Hetzelfde geldt voor de motie om meer natuurinclusieve SDE++ beschikbaar te stellen. Hoewel het PBL de kosten van natuurvriendelijk ontwerp en natuurvriendelijke opties in kaart heeft gebracht, bleek uit overleg tussen minister Jetten, Vereniging van Nederlandse Gemeenten (VNG) en het Interprovinciaal Overleg (IPO) dat er onvoldoende tijd was om dit al voor deze ronde te realiseren. De minister streeft ernaar om dit voor de SDE++ in 2024 te doen.

Lees ook: Een energieboswachter om de biodiversiteit van zonneparken te bevorderen

Wat voor grote projecten wel interessant kan zijn is dat projecten met waterstofproductie via elektrolyse alleen in aanmerking komen voor SDE++ wanneer zij een aansluiting op het elektriciteitsnet en een directe lijn hebben met een wind- of zonnepark. Alliander en GroenLeven hebben al een dergelijke pilot lopen.

Hekjes nog altijd onder voorbehoud
In de komende openstellingsronde van de SDE++ zullen er voor het eerst hekjes tussen technieken worden toegevoegd. Tussen de domeinen Lagetemperatuurwarmte, Hogetemperatuurwarmte en Moleculen worden hekjes geplaatst waardoor er per domein minimaal 750 miljoen euro per domein beschikbaar zal zijn.

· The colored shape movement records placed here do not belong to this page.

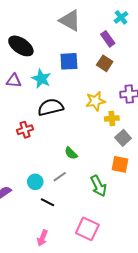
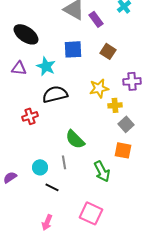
purple rectangle: (108, 39) -> (96, 19), moved
green semicircle: (71, 153) -> (75, 139), size x1.5
gray line: (60, 177) -> (64, 162), turned -64

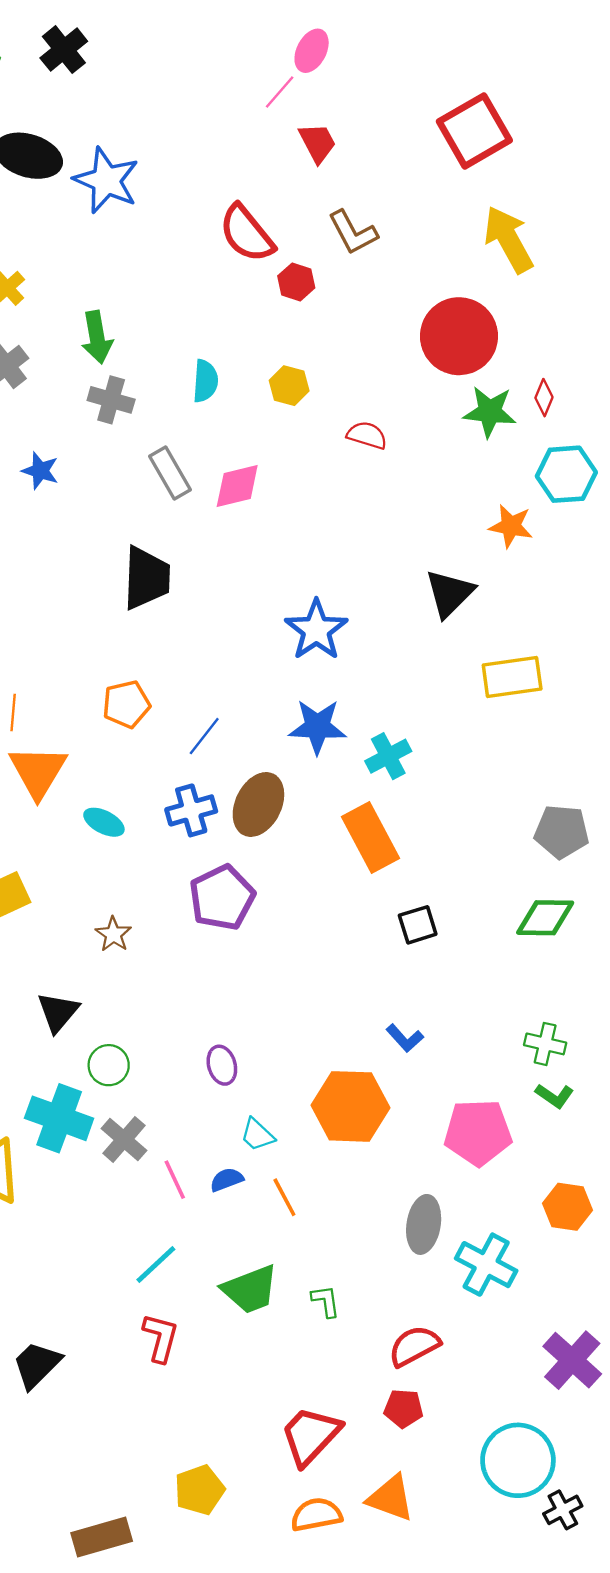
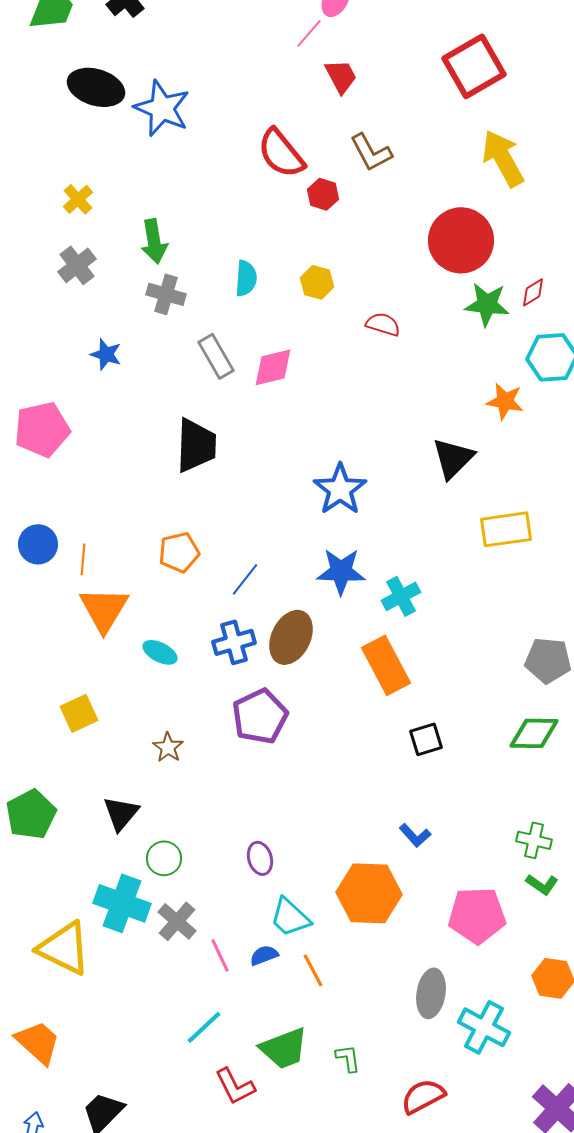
red diamond: (544, 398) -> (533, 292), turned 36
cyan trapezoid: (257, 1135) -> (290, 917), size x1.4
red L-shape: (161, 1338) -> (235, 1086), moved, turned 138

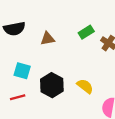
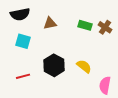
green rectangle: (86, 32) -> (85, 25), moved, turned 48
cyan square: (22, 71) -> (23, 41), moved

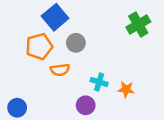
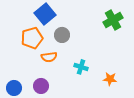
orange star: (126, 89) -> (110, 79), moved
purple circle: (86, 105) -> (41, 86), moved

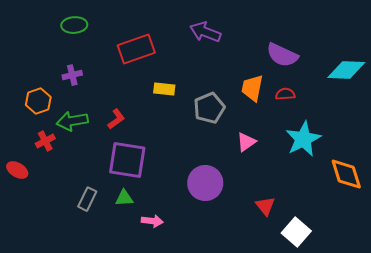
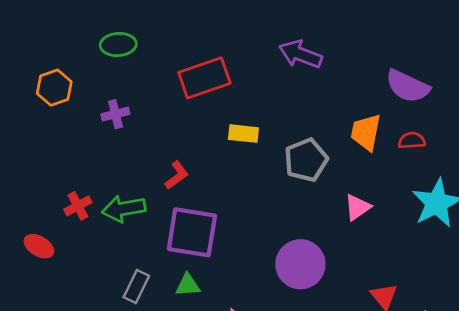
orange hexagon: (38, 101) -> (54, 88), moved
green arrow: (72, 121) -> (124, 209), moved

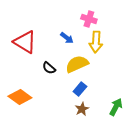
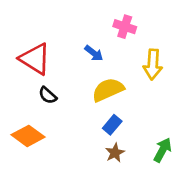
yellow arrow: (96, 42) -> (153, 64), moved
black semicircle: (49, 68) -> (48, 95), moved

Een “belangrijke vernieuwing” volgens Van der Gaag. “Dit is een verandering waar de NVDE al enkele jaren voor pleit, om te bevorderen dat we over de hele linie van de energietransitie de doelen kunnen halen. Het is dan ook van groot belang dat die budgetten in lijn zijn met de doelen.”

Hoewel deze domeinen zich in eerste instantie richten op warmteoplossingen, valt zonthermie onder het domein Lagetemperatuurwarmte en de elektrische boiler onder Hogetemperatuurwarmte. Ook voor dat laatste bestaan al businesscases, zoals bijvoorbeeld dat van Solyx Energy. Voor elektrische boilers wordt de ondergrens daarnaast verlaagd van 5 naar 2 megawatt.

In deze domeinen wordt de maximale subsidie-intensiteit verhoogd van 300 naar 400 euro per ton vermeden CO2. De minister wil zowel de hekjes als de gehele SDE++ nog dit jaar evalueren, ook is de toepassing van hekjes nog onder voorbehoud van eventuele goedkeuring van de Europese Commissie vanwege de regels rondom staatsteunregels.